RE: New toy, H&R Ultra Slug
Sounds like a bunch of crap to me, I don't care who wrote it. I have read lots of missleading and flat out wrong stuff in magazines and the such. I have not shot a rifle yet be it centerfire, rimfire, muzzle loader or slug gun that defied physics and required a different shooting style. Now shooting shot at a moving target is a bit different and requires a different technique.
I see none of the problems they list shooting any gun the way I was trained to shoot. While this is the first rifled slug gun I have owned it is by far the first I have shot or helped someone set up. It does not matter what speed the bullet is traveling, the muzzle flips after the bullet leaves the barrel, so it can not impart anything onto the accuracy of it. Now barrel flex can, but that is a matter of finding the correct load for the barrel. You are much better off shooting relaxed and executing proper follow thru after the shot. If you are trying to hold onto or pull the gun you will subconciously do something before the shot and it can effect your shot. And it is very hard to repeat it shot after shot. In your theory if you did not have consistant grip pressure from shot to shot your accuracy would suffer and the impact points would change. Again, it is the same with archery, but to a larger degree. This is why a suprise release or a good trigger on a gun is so much more accurate. It is also why target shooters dry fire so often. You should not anticipate the shot, it should just happen.

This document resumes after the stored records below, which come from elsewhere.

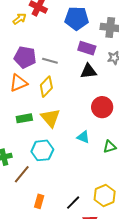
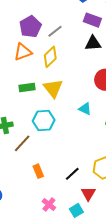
purple pentagon: (25, 57) -> (30, 27), turned 30
gray line: (50, 61) -> (55, 31), turned -56
orange rectangle: (39, 201) -> (38, 171), turned -40

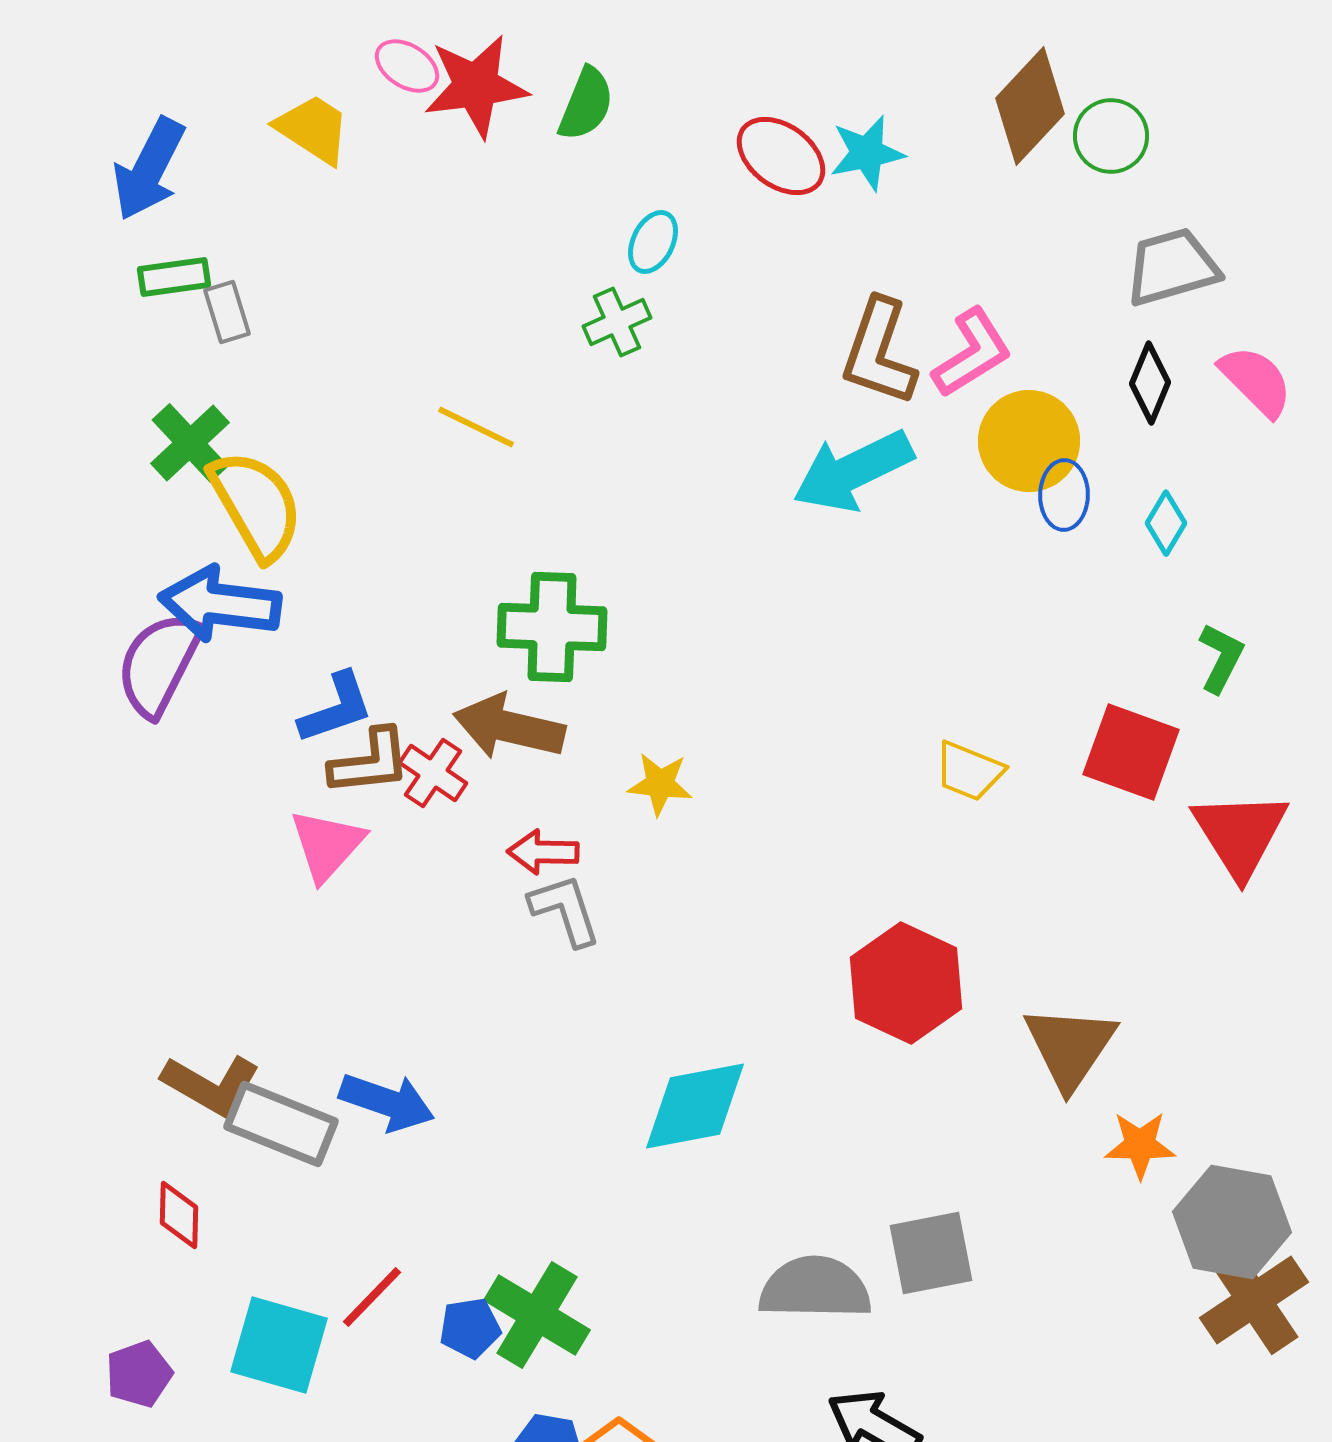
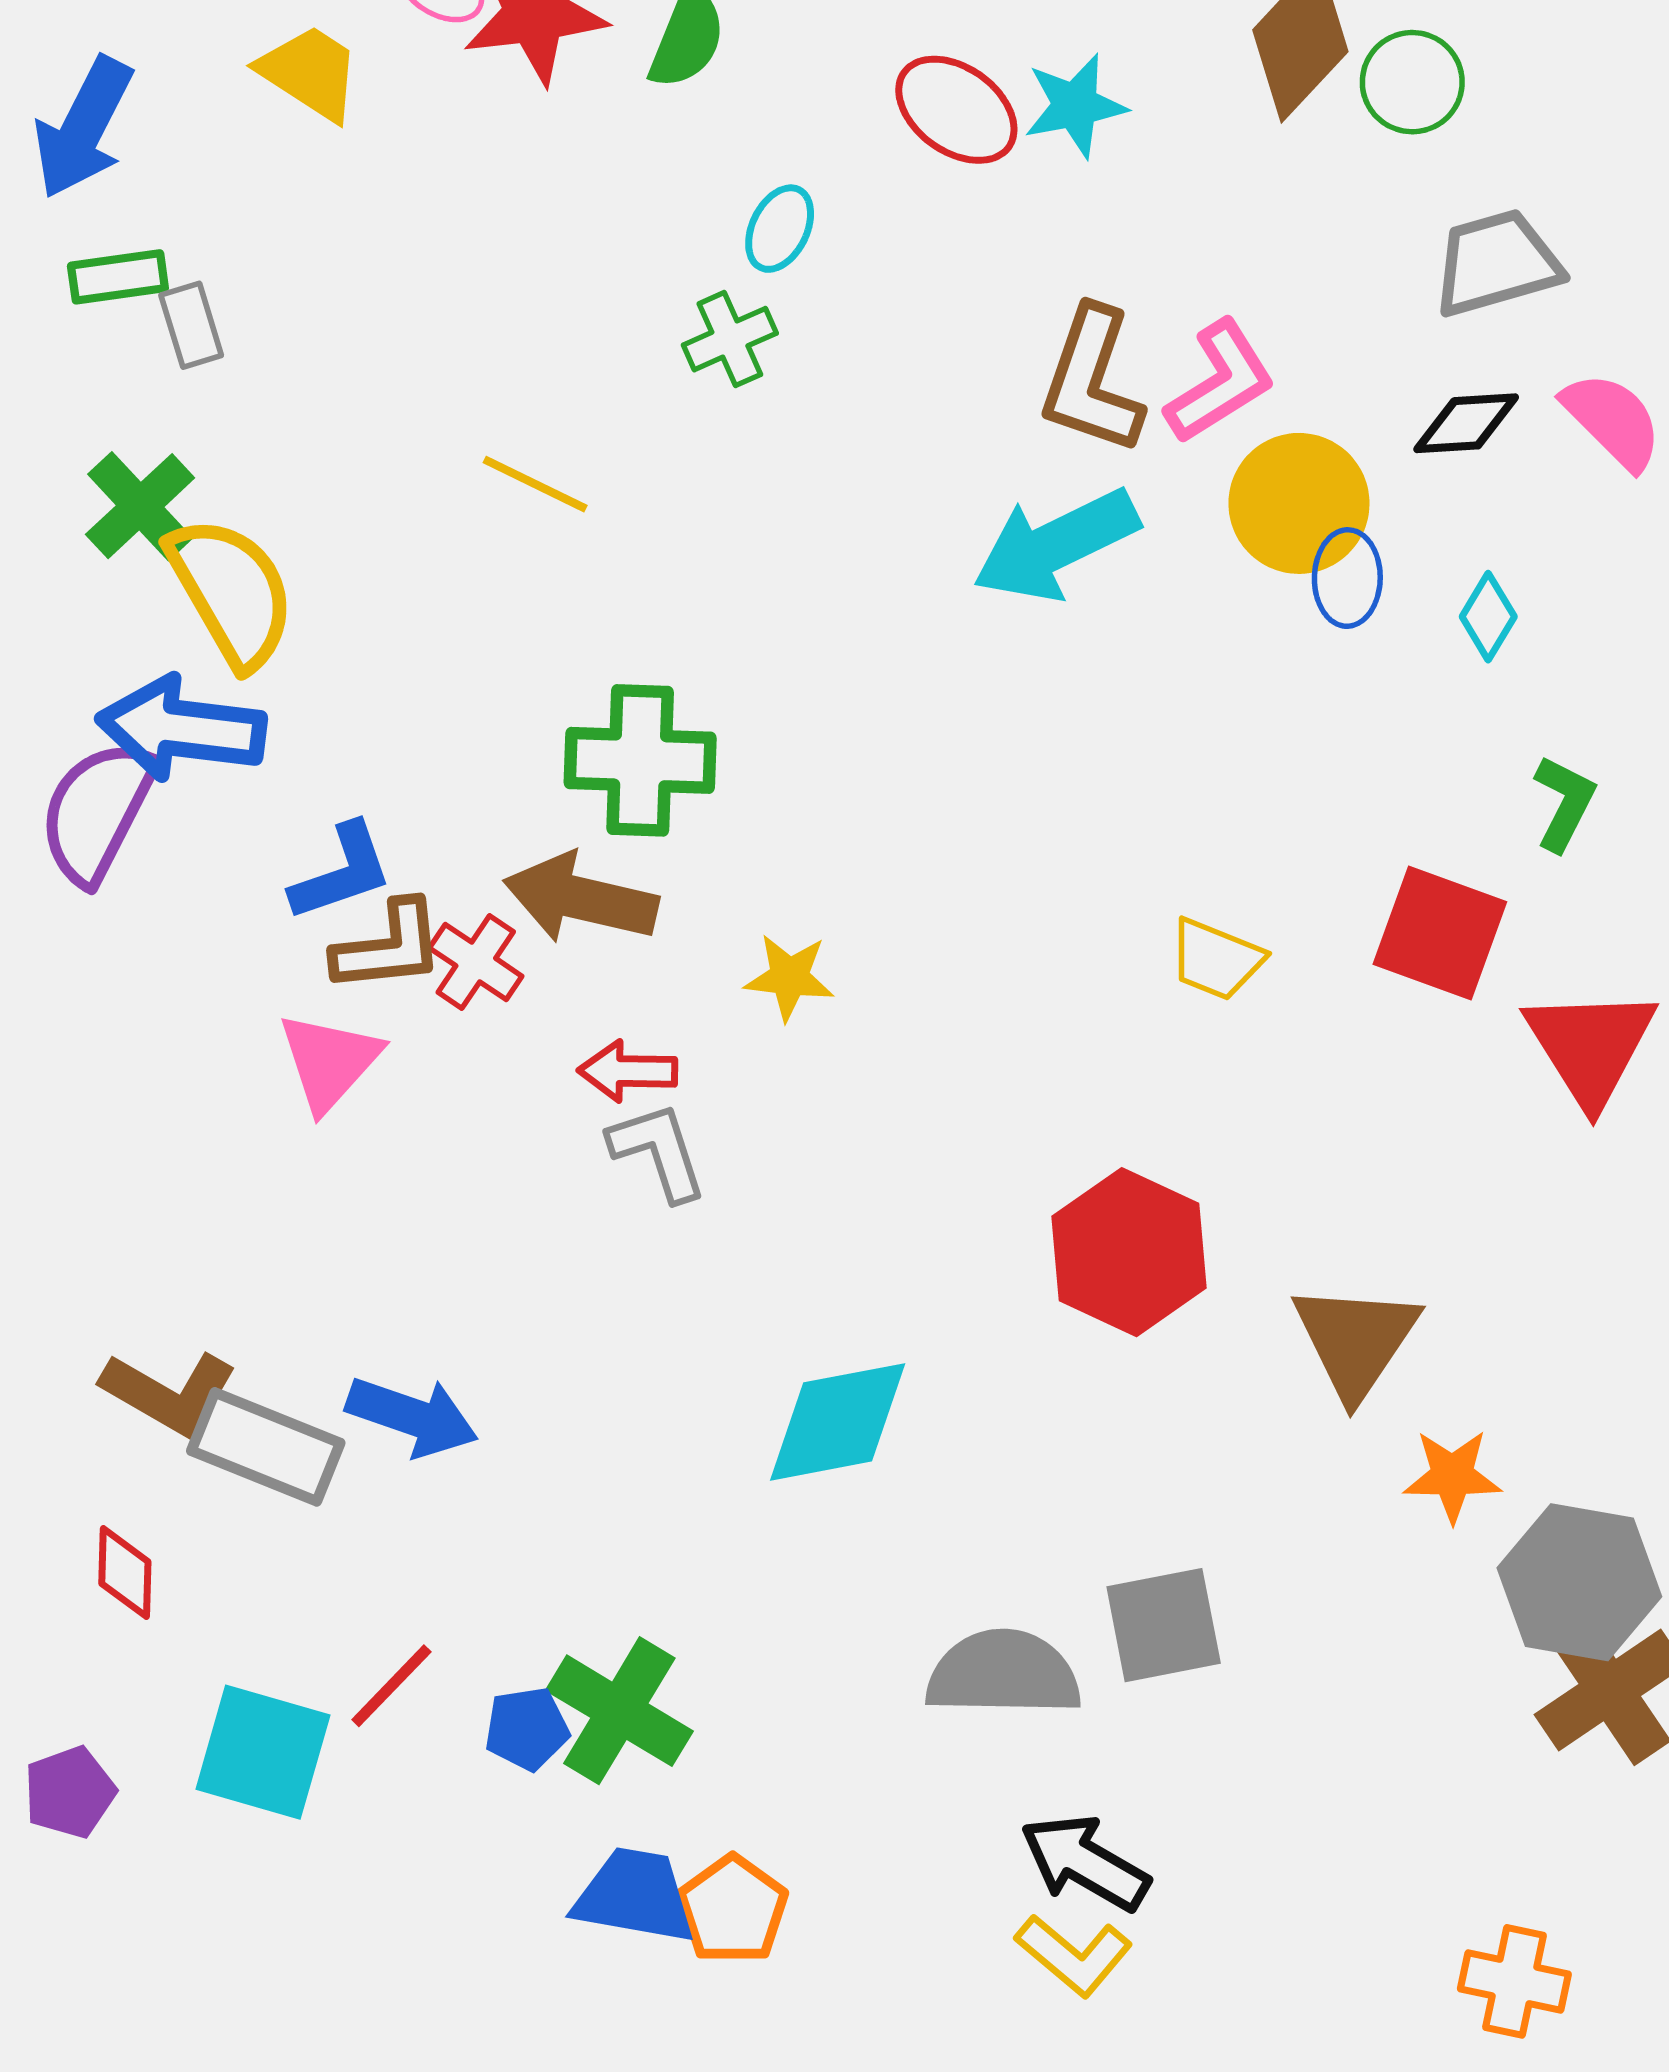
black diamond: (1150, 383) -> (1466, 423), turned 64

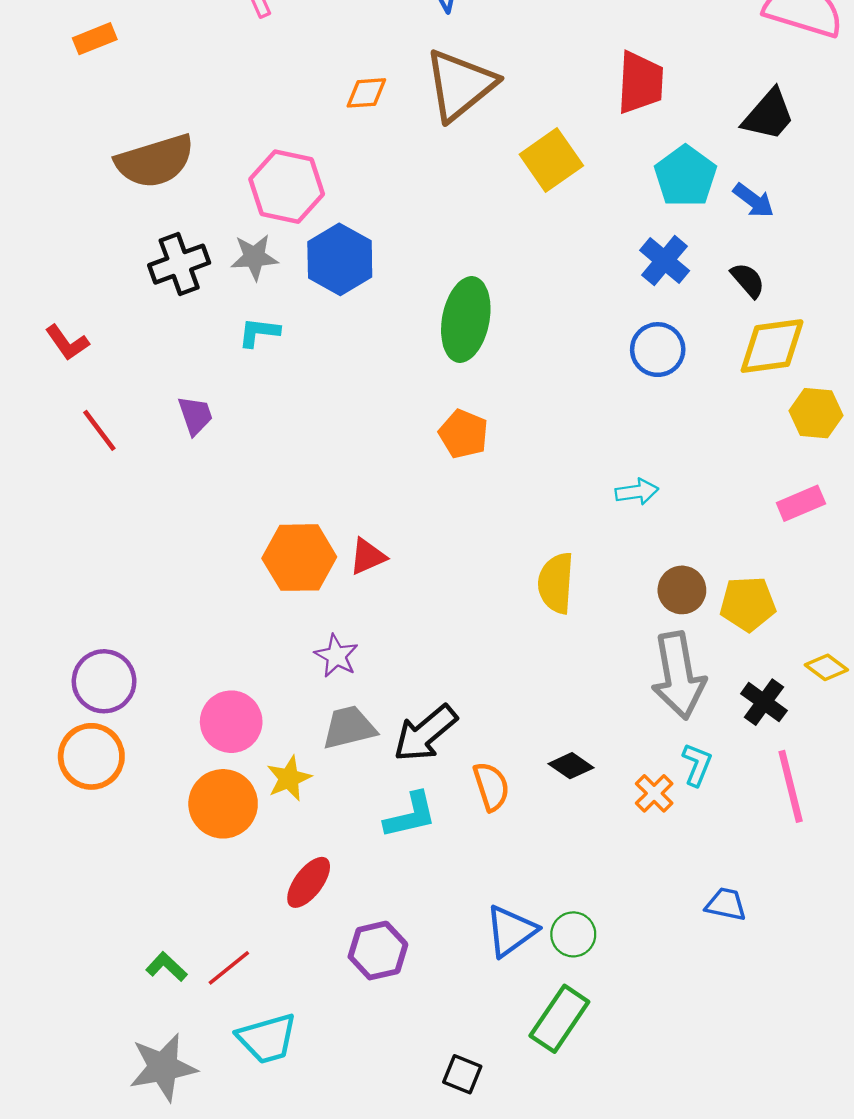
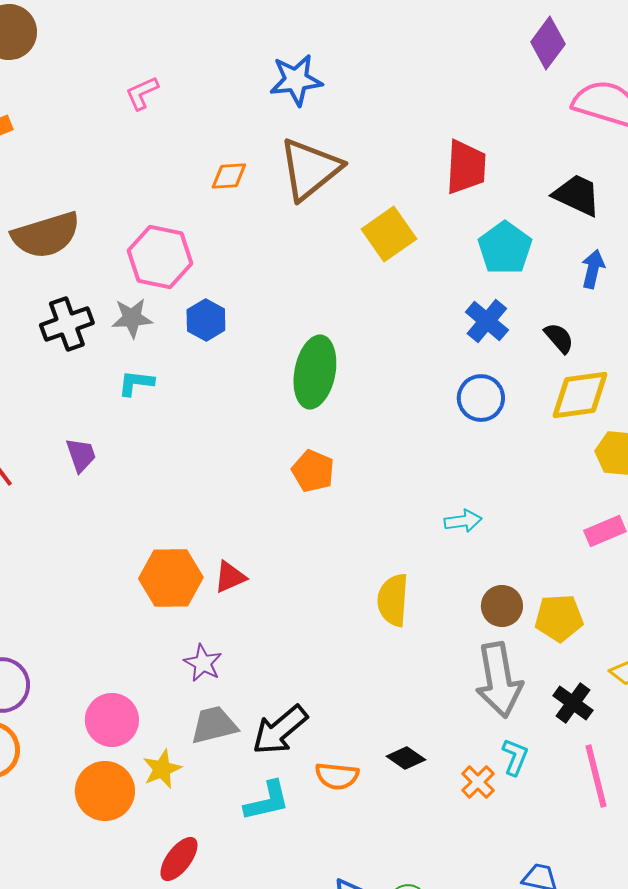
black trapezoid: (769, 115) -> (577, 195), turned -106
blue arrow: (754, 200) -> (593, 269), moved, turned -114
blue hexagon: (340, 259) -> (206, 320), size x0.7
orange semicircle: (491, 786) -> (337, 776), turned 114

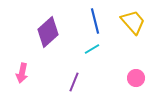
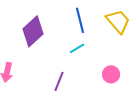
pink circle: (136, 78) -> (111, 74), moved

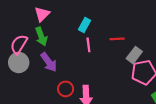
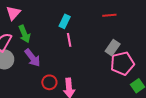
pink triangle: (42, 14) -> (13, 13), moved
red line: (117, 39) -> (109, 15), moved

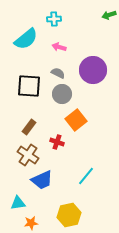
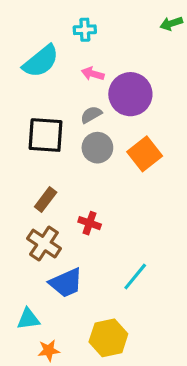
purple circle: (93, 70) -> (130, 94), moved
gray semicircle: (58, 73) -> (91, 115), turned -56
orange square: (76, 120) -> (145, 154), moved

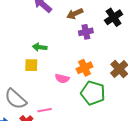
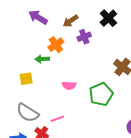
yellow square: (31, 65) -> (26, 79), moved
orange cross: (84, 68) -> (56, 45), moved
green pentagon: (93, 93) -> (101, 94), turned -30

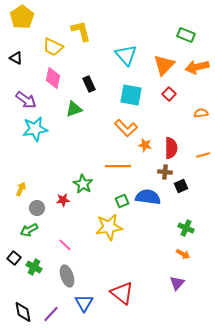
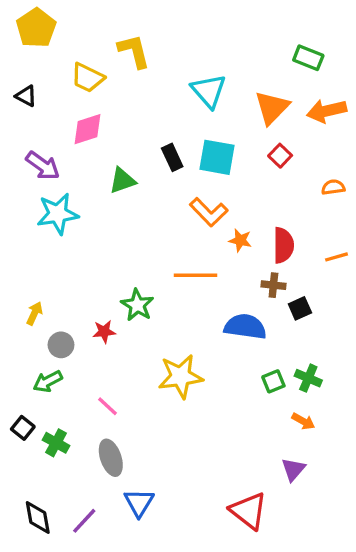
pink diamond: (53, 78) -> (88, 129), turned 60
black rectangle: (89, 84) -> (172, 157), moved
green square: (122, 201) -> (273, 381), moved
red triangle: (122, 293) -> (249, 511), moved

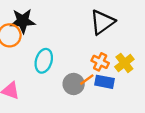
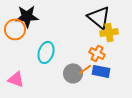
black triangle: (102, 22) -> (99, 17), turned -45
yellow cross: (124, 63) -> (109, 32), moved, turned 30

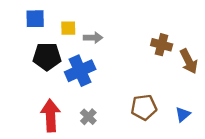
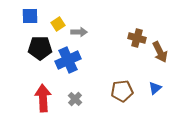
yellow square: (68, 28) -> (58, 24), turned -32
blue triangle: (183, 114) -> (155, 88), moved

If what you stated was true then none of the rifles I have owned or my friends weapons would shoot worth a darn or be consistant. Well I can assure you that is not the case at all. You can promote as much theory as you want on the subject, but in the real world that just isn't the case. And from what I can see Tar Hunt is just a waste of money. There are slug guns right off the shelf that can shoot just as well with the right ammo, a 200 dollar H&R being one of them. My guess would be if you have trouble with inconsitant shooting you either need to work on your load some, your rifle has a problem, or you just can't shoot consistantly.
I can't begin to tell you the amount of subsonic weapons I have fired and none of them required a different shooting technique.
If you don't agree with me that is fine, it is your perogitive. However you will not convince me that I am wrong, so don't bother. Recoil does not make a difference and neither does the speed of the projectile as long is it stays stable in flight. I have fired large bore subsonic rifles and pistols as well as high velocity ones very accurately from the bench and off hand, and I only weighed 90 lbs, I only weigh 130 now. I can assure you it does not effect accuracy unless you anticipate it and screw the shot up before you pull the trigger. You should be able to lay a gun in a rest and pull the trigger without touching the rest of the rifle and it should impact in the same place as if you were holding it on sand bags or off the ground, even off hand if you can hold steady enough. If it doesn't then YOU are doing something wrong or you should to see how the weapon is assembled. I haven't seen a weapon yet that would not do it.
There is nothing you can say or link to that will change what I have actually done and witnessed for myself.